West Yorkshire Police have spent months trying to get their man, who is the subject of a new two-part Channel 5 documentary airing Tuesday and Wednesday. Sams was 51 when his tortuous game of cat-and-mouse was ended with the police.
On July 14, 1991, 18-year-old Julie’s body was found in a field near Grantham, Lincs. She was kidnapped days earlier from a red light district in the Chapeltown area of Leeds before Sams held her in a makeshift coffin-style box chained to the floor of his warehouse.
He made Julie write a haunting letter to her boyfriend begging for help. The letter read: "Hello Dominic. Help me please, I’ve been kidnapped and I’m being held as a personal security until next Monday night. Please go and tell my mum straightaway. Love you so much."
Sams also sent a threatening note that demanded £140,000 in cash, to be delivered by a female police officer, or Julie would "never be seen again". The cash didn’t appear where Sams had specified so he decided to kill Julie via two hammer blows to the head.
The letter still haunts Tim now more than 30 years after her death. He said: "When I read that letter Julie had written when she was in desperate need, knowing she was going to die... It’s a heart-rending letter.
"You think of somebody locked up, they’re not drinking or eating, they’re terrified to death. When I wake up in the early hours of the morning, I still think about her life being snuffed out.
"She had so much future. She was a victim that didn’t need to die. She died, I believe, because she escaped [the box].”
Stephanie, 25, Sams’ next victim, almost met the same fate in 1992, when she arranged to meet a "Mr Southwall" at an address in the city. She was working as an estate agent in Birmingham when Sams masqueraded as a prospective buyer.
The fiend abducted her and brought her to his workshop in Newark, where he raped her and locked her inside a filthy wheelie bin. Led by West Mids CID head John Plimmer, police were able to intercept a ransom letter Sams wrote to her firm demanding £175,000.
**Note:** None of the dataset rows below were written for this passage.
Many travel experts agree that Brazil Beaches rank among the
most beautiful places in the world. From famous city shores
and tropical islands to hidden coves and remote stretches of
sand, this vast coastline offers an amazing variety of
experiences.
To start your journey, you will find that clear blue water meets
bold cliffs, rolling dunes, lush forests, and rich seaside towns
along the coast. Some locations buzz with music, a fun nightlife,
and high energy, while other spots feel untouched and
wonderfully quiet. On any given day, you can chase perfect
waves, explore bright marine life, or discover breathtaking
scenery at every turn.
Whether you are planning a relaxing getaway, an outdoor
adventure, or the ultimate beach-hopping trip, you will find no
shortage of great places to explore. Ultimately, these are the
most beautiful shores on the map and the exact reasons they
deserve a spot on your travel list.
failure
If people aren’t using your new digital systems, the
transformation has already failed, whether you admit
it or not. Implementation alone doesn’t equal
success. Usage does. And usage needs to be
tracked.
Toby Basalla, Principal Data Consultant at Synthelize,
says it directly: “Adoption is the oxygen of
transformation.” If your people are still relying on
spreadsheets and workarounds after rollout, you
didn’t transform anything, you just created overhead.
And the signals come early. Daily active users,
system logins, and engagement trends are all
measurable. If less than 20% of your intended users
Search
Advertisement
A carefully staged plan asked that her boss drive the money to an abandoned farm track near Penistone in South Yorkshire. Poor weather conditions and the murderer’s clever route however meant the police lost track of their courier, and the £175,000 – and Sams – vanished.
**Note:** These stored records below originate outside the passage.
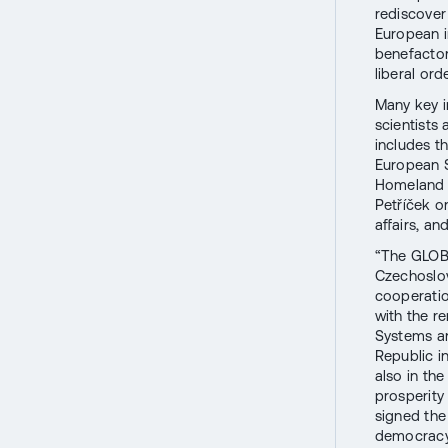
rediscover
European i
benefactor
liberal orde
Many key in
scientists 
includes t
European S
Homeland S
Petříček or
affairs, a
“The GLOBS
Czechoslov
cooperatio
with the r
Systems a
Republic i
also in th
prosperity
signed th
democracy,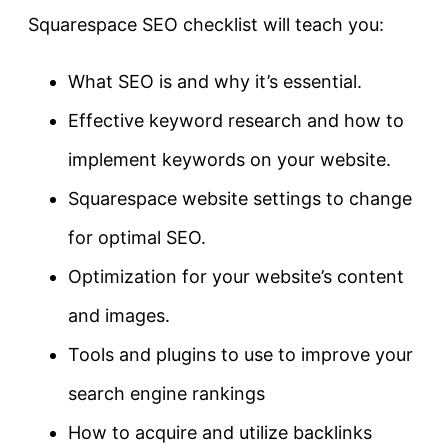
Squarespace SEO checklist will teach you:
What SEO is and why it’s essential.
Effective keyword research and how to
implement keywords on your website.
Squarespace website settings to change
for optimal SEO.
Optimization for your website’s content
and images.
Tools and plugins to use to improve your
search engine rankings
How to acquire and utilize backlinks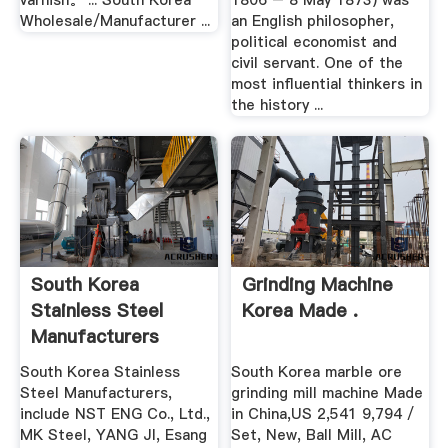
varnish。 ... South Korea
1806 – 8 May 1873) was
Wholesale/Manufacturer ...
an English philosopher,
political economist and
civil servant. One of the
most influential thinkers in
the history ...
South Korea
Grinding Machine
Stainless Steel
Korea Made .
Manufacturers
South Korea Stainless
South Korea marble ore
Steel Manufacturers,
grinding mill machine Made
include NST ENG Co., Ltd.,
in China,US 2,541 9,794 /
MK Steel, YANG JI, Esang
Set, New, Ball Mill, AC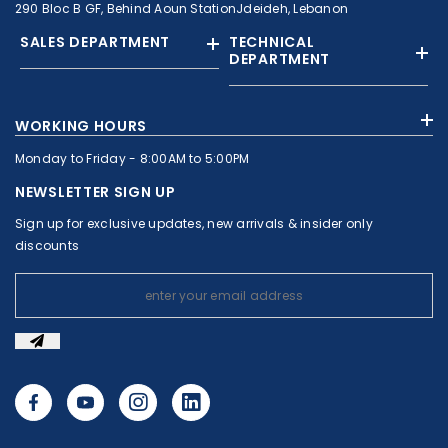
290 Bloc B GF, Behind Aoun StationJdeideh, Lebanon
SALES DEPARTMENT
TECHNICAL
DEPARTMENT
+961 01 874363
+961 1 874364
WORKING HOURS
+9613308858
+961 71 010664
Monday to Friday - 8:00AM to 5:00PM
+961 1 874363
+961 1 8743643
sales@c-nassar.com
NEWSLETTER SIGN UP
workshop@c-nassar.com
Sign up for exclusive updates, new arrivals & insider only
discounts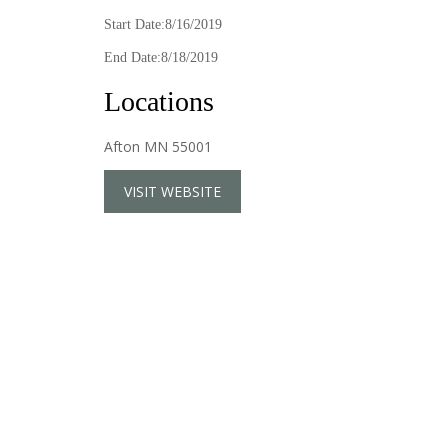
Start Date:8/16/2019
End Date:8/18/2019
Locations
Afton MN 55001
VISIT WEBSITE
"It was incredibly frustrating. We’re sat there having a cup of coffee, licking our wounds, knowing that he’s got away with it, and we’re going to have a debrief about what happened. And the phone rang and Bob Taylor picks it up. ‘She’s home.’ We were gobsmacked."
Astonishingly, the killer had kept his promise and delivered Stephanie back to her distraught parents’ home that same day. More than 1,000 officers were involved in the case , and Tim’s job was to hunt down every clue Sams had left along the way.
A brick he had used as a marker for the abortive ransom drop for Julie was analysed and found to have been from a batch in Newark. Another brick of the same batch was found in Sams’ workshop therefore tying him to both crimes.
Sams was convicted in July 1993 and sentenced to life but, now aged 80, is applying for parole for the third time next month. Stephanie died of cancer aged 50.
The Girl in the Box: The Kidnapping of Stephanie Slater is tomorrow and Wednesday at 9pm on Channel 5.